На днях ехала в поезде за Шарлем[210] и поняла, что есть еще две причины, по которым я так люблю эту книгу. Во-первых, этот плачевный конец целой эпохи, описание зияющих брешей, которые война пробила в этой семье и в этом круге людей, — все это, вне всяких сомнений, ждет и нас — потом.

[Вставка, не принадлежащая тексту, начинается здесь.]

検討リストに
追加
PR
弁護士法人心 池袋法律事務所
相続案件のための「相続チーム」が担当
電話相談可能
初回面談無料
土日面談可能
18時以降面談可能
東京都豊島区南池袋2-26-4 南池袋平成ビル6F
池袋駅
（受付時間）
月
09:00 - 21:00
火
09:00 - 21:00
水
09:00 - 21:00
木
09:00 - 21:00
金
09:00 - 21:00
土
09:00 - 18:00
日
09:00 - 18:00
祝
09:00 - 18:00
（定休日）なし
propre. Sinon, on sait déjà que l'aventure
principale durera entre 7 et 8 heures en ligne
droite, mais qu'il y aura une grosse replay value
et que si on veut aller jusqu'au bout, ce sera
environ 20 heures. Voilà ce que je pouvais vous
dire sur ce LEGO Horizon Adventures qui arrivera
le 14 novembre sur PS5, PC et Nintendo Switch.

А во-вторых, как больно становится Антуану, когда он только после того, как Жак исчез, осознаёт, что мог бы его понять. Мне так знакомо это мучительное сожаление: когда сближаешься с кем-то настолько, что, кажется, вот-вот у вас начнется самое чудесное, и тут теряешь этого человека; так было с Ивонной, Жаком, Франсуазой, Жаном.
* * *
Перечитала начало этих записей и заметила, что в них есть две части: одна — то, что я пишу из чувства долга, чтобы рассказать о вещах, которые должны сохраниться в памяти; другая же — то, что пишу для Жана, для себя и для него.
Такое счастье знать, что, если меня схватят, Андре сохранит эти листки, частицу меня самой, то, чем я больше всего дорожу, потому что все материальное потеряло для меня всякую ценность; душа и память — только это важно сохранить.

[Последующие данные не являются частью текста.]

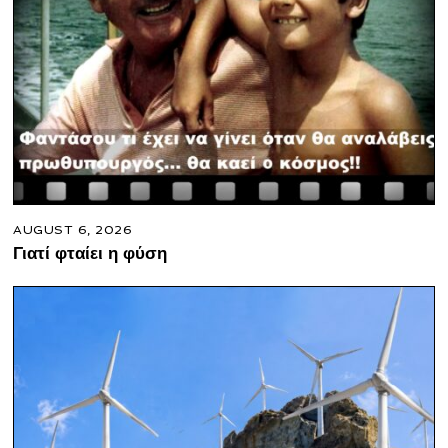
AUGUST 6, 2026
Γιατί φταίει η φύση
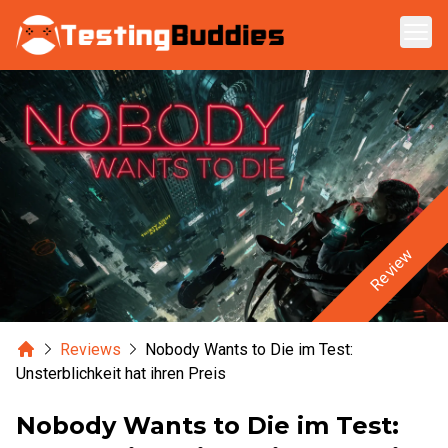
Zum Hauptinhalt springen
Review
Home
Reviews
Nobody Wants to Die im Test:
Unsterblichkeit hat ihren Preis
Nobody Wants to Die im Test:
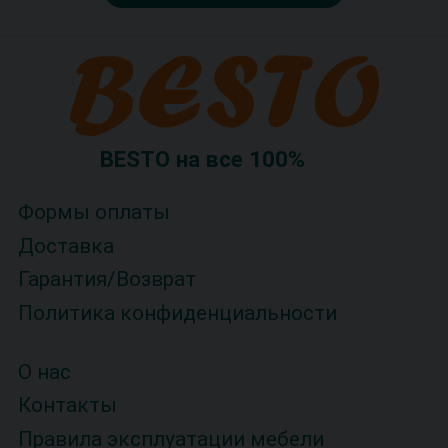
BESTO на все 100%
Формы оплаты
Доставка
Гарантия/Возврат
Политика конфиденциальности
О нас
Контакты
Правила эксплуатации мебели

Приятно думать, что Жан их, возможно, прочтет. Но я не хочу, чтобы это было как в «Руке» Китса. Я вернусь, Жан, я вернусь.
При мысли, что конверт, в который я кладу эти странички, вскроет только Жан, если вообще его когда-нибудь вскроют, — и в редкие мгновения, когда я успеваю осмыслить то, что пишу, меня охватывает волнение: я бы хотела записать все то, что у меня для него накопилось за эти месяцы.
Но осмыслить почти что никогда не получается, постараюсь не упустить такой момент, когда он выдастся.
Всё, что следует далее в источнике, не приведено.